No noises of laughter, chatting or singing.
No one was there,
but the gerbil asleep in his cage.
88
Playground
I run about in the playground
with William, playing 'It';
it's just like the Grand Prix,
dodging here and there like kingfishers.
Then I meet up with Roberta in the kissing corner,
and say, 'Boy, you're ugly!'
She slaps me round the cheek;
it feels like a Whip across my face.
The field is a glorious wave of grass and daisies.

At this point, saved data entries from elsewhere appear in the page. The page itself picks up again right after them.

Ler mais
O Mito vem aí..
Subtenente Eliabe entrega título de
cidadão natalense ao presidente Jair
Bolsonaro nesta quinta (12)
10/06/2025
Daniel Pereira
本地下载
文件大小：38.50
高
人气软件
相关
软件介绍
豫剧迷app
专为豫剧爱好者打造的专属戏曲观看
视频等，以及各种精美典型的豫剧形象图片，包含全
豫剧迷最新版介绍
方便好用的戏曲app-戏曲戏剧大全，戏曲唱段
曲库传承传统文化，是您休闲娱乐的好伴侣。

We all just relax and talk
as if we are on 'After Dark'.
One slight movement from a bell sends everyone running
doors burst open,
letting streams flow into the empty spaces of the school.
NIKI HURREN, 12
Sportsday
The sound of cheering died,
as the heavy door closed behind me.
I looked up and down the corridor.
No one.
Nothing but the silence.
I shivered...there was something...
I opened the juniors' door
and looked in.
Sun shone through the ivy in the huge windows
and picked out the falling dust showers.
Pencil shavings lay by the bin
and pictures and paintings hung on the wall.
But I saw no one.
The infants' door swung quietly open...
a spade lay discarded in the sandbox
and a curtain flapped in the breeze.
No noises of laughter, chatting or singing.
No one was there,
but the gerbil asleep in his cage.
As I walked down the corridor,
cool, dark air hung about me.
I heard a whistle blow in the distance,
then cheering.
And as I walked out of the door,
someone crossed the finishing line.
SARA WORTS, 12
The Old Lady
The Old Lady
The day we went bob-a-jobbing
We met her.
She sat there
In a dainty old chair.
She never moved,
Her faint white hands
Perched on the chair
Like two shot birds.
She was wrapped head to foot
In blankets and shawls
As if she was a hermit crab
In her neutral home.
Wrinkles curved over her soft face
As if a snail had left its trail.
She opened her mouth
And mumbled, 'Hello.'
She looked pleased with herself
Like a child who had just
Learnt to write her name.
Her hair -
What was left of it -
Looked like tiny spiders' webs
Knotting all over.
She took my hand
As if to say, 'Come closer.'
She felt my face
As if wondering whether to buy me or not.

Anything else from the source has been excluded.